How quickly the Pelicans can get into the playoff mix will help determine when Davis starts to receive national recognition, but it doesn’t take a lot of digging to realize that he’s on the fast track.
Consider this: Davis posted a Player Efficiency Rating (PER) of 21.7 and a Win Shares of 6.1 during his age-19 season (yes, it should be noted that he missed almost a quarter of the season with various injuries). Basketball-Reference’s database indicates that no one else has ever done that at age 19. When you start relaxing the standards — lowering the PER and Win Shares thresholds — the names that come up are a who’s who list of perennial All-Stars and future Hall of Famers: LeBron James, Kobe Bryant, Carmelo Anthony and Chris Bosh. If you relax the age standard to determinewhich rookies have posted his PER/Win Shares combination, that list of 17 players includes Wilt Chamberlain, Michael Jordan, Kareem Abdul-Jabbar, Oscar Robertson, Tim Duncan, Shaquille O’Neal and David Robinson.

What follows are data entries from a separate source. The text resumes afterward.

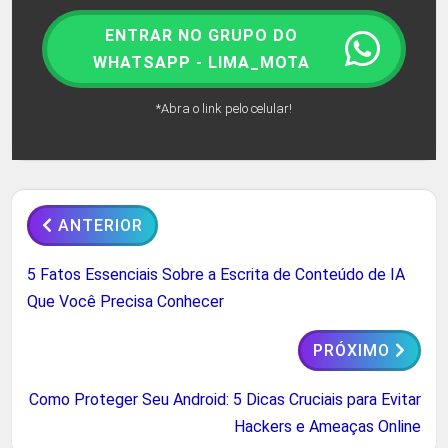
ENTRAR NO GRUPO DO
WHATSAPP - LIMA_MOTA
*Abra o link pelo celular!
ANTERIOR
5 Fatos Essenciais Sobre a Escrita de Conteúdo de IA
Que Você Precisa Conhecer
PRÓXIMO
Como Proteger Seu Android: 5 Dicas Cruciais para Evitar
Hackers e Ameaças Online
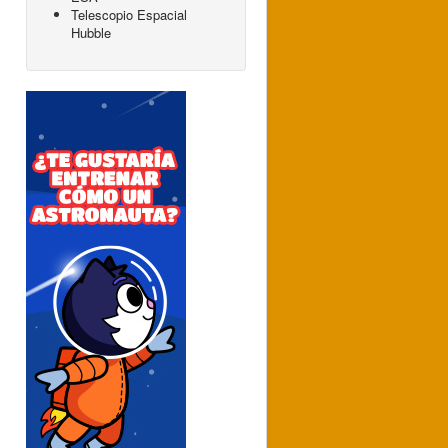
Telescopio Espacial
Hubble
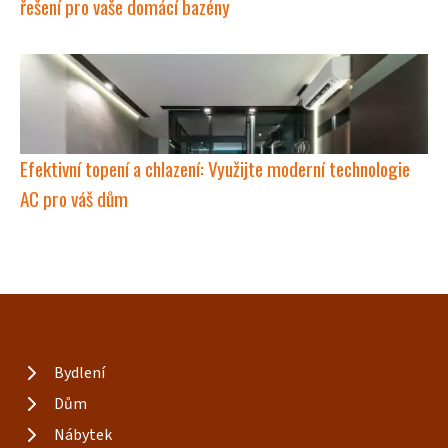
řešení pro vaše domácí bazény
Efektivní topení a chlazení: Využijte moderní technologie
AC pro váš dům
Bydlení
Dům
Nábytek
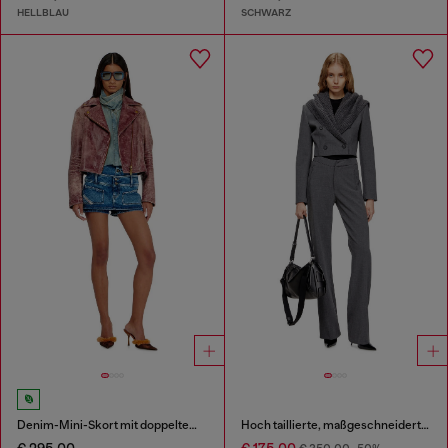
HELLBLAU
SCHWARZ
Denim-Mini-Skort mit doppeltem Bund
Hoch taillierte, maßgeschneiderte Hose
€ 295,00
€ 175,00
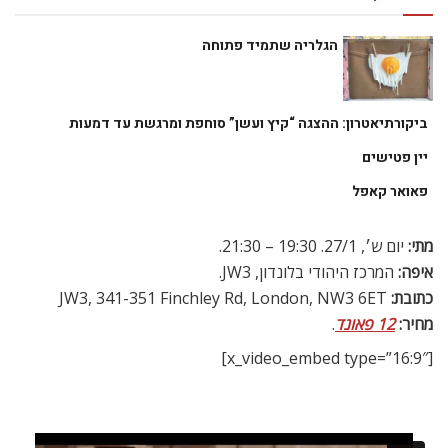
הגלריה שתמיד פתוחה
ביקורתיאטרון: ההצגה “קיץ ועשן” סוחפת ומרגשת עד דמעות
יין פטישים
פאואר קאפל
מתי:
יום ש׳, 27/1. 19:30 – 21:30.
איפה:
המרכז היהודי בלונדון, JW3.
כתובת:
JW3, 341-351 Finchley Rd, London, NW3 6ET
מחיר:
12 פאונד
.
[x_video_embed type=”16:9″]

That heady company suggests that Davis is primed to enjoy a leap — a major one — soon. Will it be this season? Will it be next season? We all eagerly wait for that answer.
3. Which player ranked from 30 to 100 is the most volatile? In other words, which player has the highest ceiling above his ranking while also possessing serious crash-and-burn potential?
Mahoney: Tyreke Evans (No. 65). There are a number of good candidates to pick from beyond Bynum (who rather easily takes the lead on this question), but I’m inclined to examine the full range of possibilities for Evans. Despite career averages of 18 points, five assists, and 4.9 rebounds per 36 minutes, Evans has never registered a positive on-court impact by way of regularized adjusted plus-minus, and only once (in four years) improved his team’s overall performance in his on/off splits. For all of his evident talent, there’s just limited data to support the notion that what Evans does on the floor actually turns out to be a positive for his team.
His style of play more or less confirms the premise; Evans can be a bit of a ball hog even at his most productive, employs a fairly blunt driving style, doesn’t cut consistently enough when not in control and isn’t a good perimeter defender. Evans puts up some impressive numbers, but former Kings coaches Paul Westphal and Keith Smart were never able to find the optimal balance in his role and abilities.
I’m optimistic that Monty Williams might have better luck figuring out Evans in New Orleans, largely because Davis, Jrue Holiday, Ryan Anderson, and Eric Gordon form a well-rounded support staff. If all clicks into place, it’s entirely possible that Evans could be underrated here. Few players are capable of contributing across the board as he does, and a fresh start with a new team could go a long way toward unlocking his potential. But our ranking could also wind up as a rosy projection for such a peculiar player — a talent that remains unsolved after various roles in four seasons.